A new composite material has been developed that can self-repair using a thermoplastic healing agent, significantly increasing the lifespan of wind turbines. Laminated composite materials are used in wind turbines, hulls, wings, and many other products. They consist of fiber mats, such as carbon and glass fibers, bonded with plastic. Typically, these composite materials suffer damage from the detachment of several layers (delamination). Researchers from North Carolina State University, the Israel Institute of Technology, and the University of Houston have now developed a composite material that can self-heal, preventing delamination. According to their publication in the journal Nature, the researchers led by Jason Patrick printed a thermoplastic healing agent onto the fiber mat and integrated thin heating layers into the composite material. When electricity flows through the heating layers, they warm up, melting the healing agent. It can then close small cracks and other minor damage in the composite material.

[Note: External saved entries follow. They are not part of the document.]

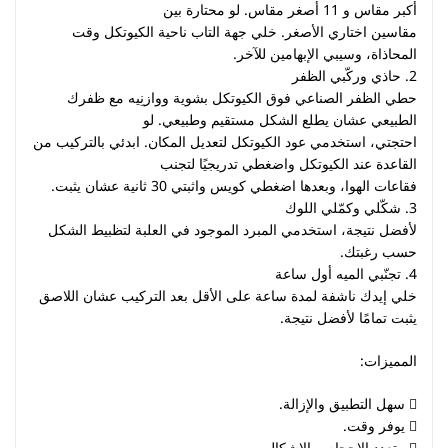
أكبر مقاس و 11 أصغر مقاس. لو محتارة بين
مقاسين اختاري الأصغر. خلي جهة التاب ناحية الكيوتكل وقت
المحاذاة، وسيبي الإبهامين للآخر.
2. حاذي وركّبي الظفر
حطي الظفر الصناعي فوق الكيوتكل بشوية ووازنِيه مع ظفرك
الطبيعي عشان يطلع الشكل مستقيم وطبيعي. لو
احتجتي، استخدمي عود الكيوتكل لتعديل المكان. ابدئي بالتركيب من
القاعدة عند الكيوتكل واضغطي تدريجيًا لتجنب
فقاعات الهوا، وبعدها اضغطي كويس واثبتي 30 ثانية عشان يثبت.
3. شكّلي وكمّلي اللوك
لأفضل نتيجة، استخدمي المبرد الموجود في العلبة لتظبيط الشكل
حسب رغبتك.
4. تجنّبي الميه أول ساعة
خلي إيدك ناشفة لمدة ساعة على الأقل بعد التركيب عشان اللاصق
يثبت تمامًا لأفضل نتيجة.
المميزات:
 سهل التطبيق والإزالة.
 يوفر وقت.
 متعدد الاحجام و الاشكال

The researchers found that this process can be repeated at least 100 times while maintaining the effectiveness of self-healing. They do not know where the upper limit is, if there is one. The biggest advantage of the self-healing composite material is that even complex structures can be repaired on-site without downtime. Additionally, the heating layers and thermoplastic healing agent are made of materials that are inexpensive and readily available. Compared to conventional composite materials, the production of the new self-healing composite material is only slightly more expensive. However, the longer lifespan of the material offsets these additional costs. The new composite material can significantly increase the lifespan of heavily stressed components, such as wind turbine blades.

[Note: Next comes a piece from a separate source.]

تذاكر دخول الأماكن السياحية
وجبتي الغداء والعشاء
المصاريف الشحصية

By increasing the durability of these composite materials, we make them more sustainable. Wind turbine blades are a good example, but structural composite materials are used in a variety of applications: airplane wings, satellites, automotive parts, sports equipment, and so on. In airplanes, the heating layer also has the advantage of de-icing wings without chemicals. The researchers also explain in their paper that the thermoplastic plastic significantly increases the inherent fracture toughness of components. The energy required for delamination thus increases significantly, meaning that even components without self-healing ability become more robust.